Market News
UK economic growth slows between April and June
BY Pedro Goncalves Finance Reporter, Yahoo Finance UK
The UK economy's growth slowed between April and June, according to official figures, as US president Donald Trump's tariffs hit and businesses grappled with higher costs.
Figures from the Office for National Statistics (ONS) showed growth in gross domestic product (GDP) slowed to 0.3% in the three months to the end of June, down from a rate of 0.7% in the first quarter.
Economists polled by Reuters, as well as the Bank of England, had forecast 0.1% growth in GDP for the April-June period.
Growth in the latest quarter was driven by increases of 0.4% in services and 1.2% in construction, while the production sector fell by 0.3>#/p###
ONS director of economic statistics Liz McKeown said: “Growth slowed in the second quarter after a strong start to the year. The economy was weak across April and May, with some activity having been brought forward to February and March ahead of stamp duty and tariff changes, but then recovered strongly in June.
“Across the second quarter as a whole growth wasled by services, with computer programming, health and vehicle leasing growing. Construction also increased while production fell back slightly. Growth for the quarter was also boosted by updated source data for April, which while still showing a contraction, was better than initially estimated.
“Services also drove growth in June with scientific R&D, engineering and car sales all having a strong month. Within production, which recovered, manufacture of electronics performed especially well.”
Chancellor Rachel Reeves is gearing up for an autumn budget that economists have warned will require tax increases to fill a fiscal hole that exceeds £20bn.
Reeves warned there is “more to do” to boost the economy after growth more than halved in the second quarter of the year.
The chancellor said: “Today’s economic figures are positive with a strong start to the year and continued growth in the second quarter. But there is more to do to deliver an economy that works for working people.
“I know that the British economy has the key ingredients for success but has felt stuck for too long.
“That is why we’re investing to rebuild our national infrastructure, cutting back on red tape to get Britain building again and boosting the national minimum wage to make work pay. There’s more to do and today’s figures only fuel my ambition to deliver on our Plan for Change."
Monthly figures showed the economy returned to growth in June, expanding by 0.4%, surpassing predictions for 0.1% growth in a recovery from two months of negative output in April and May.
Ruth Gregory, deputy chief UK economist at Capital Economics, said the “new-found momentum will soon fade”.
She explained: “We doubt the economy will maintain this pace of growth in the third quarter.
“The weak global economy will remain a drag on UK GDP growth for a while yet.

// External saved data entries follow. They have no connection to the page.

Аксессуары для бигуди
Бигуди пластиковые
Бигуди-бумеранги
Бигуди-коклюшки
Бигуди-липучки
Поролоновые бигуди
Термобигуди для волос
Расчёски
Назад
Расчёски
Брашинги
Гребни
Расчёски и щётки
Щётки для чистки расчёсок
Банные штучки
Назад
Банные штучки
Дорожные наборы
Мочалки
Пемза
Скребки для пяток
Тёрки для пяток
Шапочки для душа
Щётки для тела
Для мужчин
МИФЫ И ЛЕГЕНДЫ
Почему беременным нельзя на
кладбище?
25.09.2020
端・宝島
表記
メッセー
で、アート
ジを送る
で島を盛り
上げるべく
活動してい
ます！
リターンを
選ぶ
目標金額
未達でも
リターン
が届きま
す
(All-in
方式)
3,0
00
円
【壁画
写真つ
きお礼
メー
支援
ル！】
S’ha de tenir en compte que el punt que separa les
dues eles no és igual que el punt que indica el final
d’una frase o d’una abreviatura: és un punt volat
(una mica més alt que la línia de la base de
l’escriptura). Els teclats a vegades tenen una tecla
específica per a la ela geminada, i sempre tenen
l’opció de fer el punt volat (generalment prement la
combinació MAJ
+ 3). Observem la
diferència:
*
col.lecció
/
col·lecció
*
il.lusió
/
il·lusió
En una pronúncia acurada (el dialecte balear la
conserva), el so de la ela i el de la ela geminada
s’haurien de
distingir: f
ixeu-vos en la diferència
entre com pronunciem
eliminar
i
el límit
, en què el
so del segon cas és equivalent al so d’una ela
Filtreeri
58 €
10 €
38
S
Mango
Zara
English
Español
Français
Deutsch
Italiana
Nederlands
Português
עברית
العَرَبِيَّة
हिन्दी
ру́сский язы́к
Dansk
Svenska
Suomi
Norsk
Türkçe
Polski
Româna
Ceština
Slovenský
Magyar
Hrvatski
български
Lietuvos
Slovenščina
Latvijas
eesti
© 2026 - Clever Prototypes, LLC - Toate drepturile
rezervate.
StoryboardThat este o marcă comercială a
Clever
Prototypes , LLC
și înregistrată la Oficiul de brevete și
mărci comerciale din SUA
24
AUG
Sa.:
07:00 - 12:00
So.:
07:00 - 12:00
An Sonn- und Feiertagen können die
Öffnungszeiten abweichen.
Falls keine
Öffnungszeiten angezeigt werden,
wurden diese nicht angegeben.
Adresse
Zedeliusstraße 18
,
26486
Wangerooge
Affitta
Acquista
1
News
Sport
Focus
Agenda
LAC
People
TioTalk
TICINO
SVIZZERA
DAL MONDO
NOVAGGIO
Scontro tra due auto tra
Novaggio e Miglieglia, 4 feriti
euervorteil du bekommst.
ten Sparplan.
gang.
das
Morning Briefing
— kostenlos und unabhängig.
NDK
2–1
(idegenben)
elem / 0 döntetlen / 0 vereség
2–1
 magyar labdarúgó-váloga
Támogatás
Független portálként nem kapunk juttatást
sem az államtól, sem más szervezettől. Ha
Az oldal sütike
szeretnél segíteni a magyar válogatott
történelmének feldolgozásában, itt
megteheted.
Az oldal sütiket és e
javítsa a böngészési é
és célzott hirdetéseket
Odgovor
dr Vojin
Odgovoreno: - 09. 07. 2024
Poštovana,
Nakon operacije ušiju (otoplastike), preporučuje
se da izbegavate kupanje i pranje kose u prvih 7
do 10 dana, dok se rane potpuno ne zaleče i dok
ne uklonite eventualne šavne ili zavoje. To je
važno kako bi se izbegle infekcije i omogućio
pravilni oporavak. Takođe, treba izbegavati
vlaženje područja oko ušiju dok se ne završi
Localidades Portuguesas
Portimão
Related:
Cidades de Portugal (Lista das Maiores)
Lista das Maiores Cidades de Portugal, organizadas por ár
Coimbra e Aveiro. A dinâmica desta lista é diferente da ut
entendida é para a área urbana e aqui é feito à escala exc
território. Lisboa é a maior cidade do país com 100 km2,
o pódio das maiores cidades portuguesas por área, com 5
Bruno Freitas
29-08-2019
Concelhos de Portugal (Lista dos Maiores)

“The full drag on business investment from April’s tax rises has yet to be felt. And the ongoing speculation about further tax rises in the Autumn Budget will probably keep consumers in a cautious mood.”
She added: “With policy choices and higher market rates eroding the Chancellor’s already-slim fiscal headroom, we doubt this will be enough to prevent tax rises in the autumn budget.”
Alice Haine, personal finance analyst at Bestinvest by Evelyn Partners, said: "For consumers, weaker growth in the second quarter is worrying. If earnings stagnate and redundancies ramp up — as suggested by the latest jobs data this week with unemployment remaining at a four-year high of 4.7%, vacancy levels falling and wage growth easing — many households could face renewed financial strain.
“A softening labour market, stubbornly high inflation, slowing wage increases and a higher tax burden present a troublesome combination for household budgets.
"While five interest rate cuts since August last year have offered some relief, the latest 25 basis-point reduction to 4% may not be reflected in lower borrowing costs across the board as some lenders remain cautious about future rate cut expectations amid niggling inflationary pressures. With food prices continuing to surge, the Bank of England has signalled that interest rates may need to remain elevated for longer as it expects consumer price inflation to peak of 4% in September.
"This will deliver a blow to households, with many still grappling with the lingering effects of the cost of living crisis."